A ball of mass m is attached to a light string of length l. The ball is held with the string horizontal as shown in the diagram below. Then, the ball is released. What is the tension in the string when the ball is at its lowest point?
DAMNT IT THIS QUESTION PISSES ME OFF IDK WHY I JUST DONT GET IT
ISNT IT T - MG = MA?
T= M(G + A)
TENSION IS POSITIVE IN THE CENTER AND WEIGHT IS GOING DOWN
- JánošíkLv 78 years agoFavorite Answer
At its release point, the ball is a distance L higher than its lowest point.

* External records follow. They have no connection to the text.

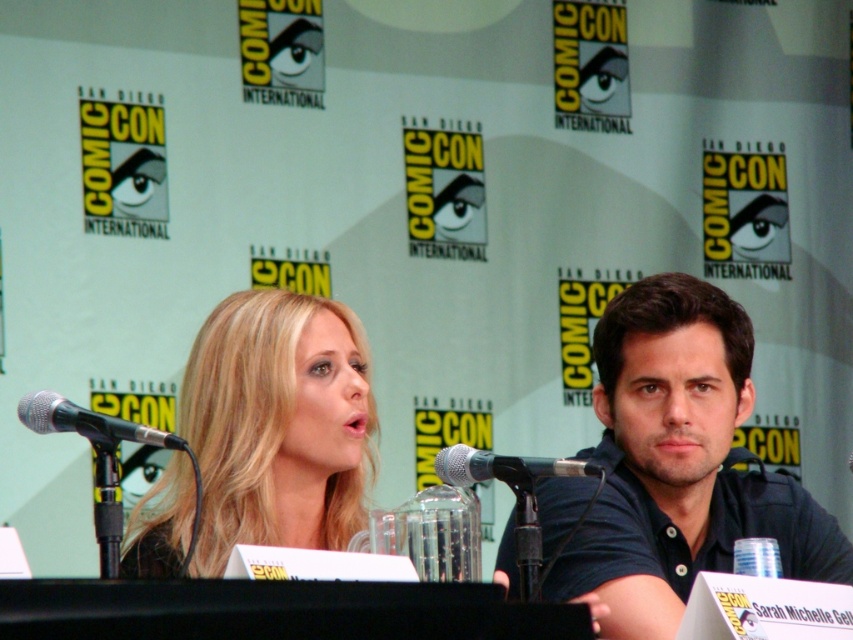 Which of these two, dark blue polo shirt at center or blonde hair at center, stands shorter?

Standing shorter between the two is blonde hair at center.

Between dark blue polo shirt at center and blonde hair at center, which one appears on the right side from the viewer's perspective?

dark blue polo shirt at center

Between point (608, 353) and point (299, 522), which one is positioned behind?

Positioned behind is point (608, 353).

The height and width of the screenshot is (640, 853). In order to click on dark blue polo shirt at center in this screenshot , I will do `click(680, 464)`.

Is point (216, 492) in front of point (482, 465)?

No, (216, 492) is further to viewer.

Identify the location of blonde hair at center. (277, 424).

Between silver metallic microphone at left and black metallic microphone at center, which one appears on the right side from the viewer's perspective?

From the viewer's perspective, black metallic microphone at center appears more on the right side.

Consider the image. Does silver metallic microphone at left have a lesser height compared to black metallic microphone at center?

Incorrect, silver metallic microphone at left's height does not fall short of black metallic microphone at center's.

Between point (136, 440) and point (457, 477), which one is positioned behind?

Positioned behind is point (457, 477).

You are a GUI agent. You are given a task and a screenshot of the screen. Output one action in this format:
    pyautogui.click(x=<x>, y=<y>)
    Task: Click on the silver metallic microphone at left
    This screenshot has width=853, height=640.
    Given the screenshot: What is the action you would take?
    pyautogui.click(x=88, y=422)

The potential energy at its point of release is:
Ep = m × g × L
At its lowest point, that energy in converted to kinetic energy, so the velocity of the ball is:
m × v² / 2 = m × g × L
v² / 2 = g × L
v² = 2 × g × L
v = √(2 × g × L)
The centripetal acceleration at that point is
Ac = v² / L
Ac = (2 × g × L) / L
Ac = 2 × g
The total acceleration at that point is the centripetal acceleration plus the acceleration by gravity, so
a = 2×g + g
a = 3×g
and the tension in the rope is
T = m × a
T = m × 3×g
T = 3mg
- Anonymous8 years ago
2)Then specify each force: F t -F g =ma 3)move around: F t =ma+F g (or you can make in mg at this point)
4)Simplify:F t =m(a+g)
As for the answer, idk, without numbers for mass or length.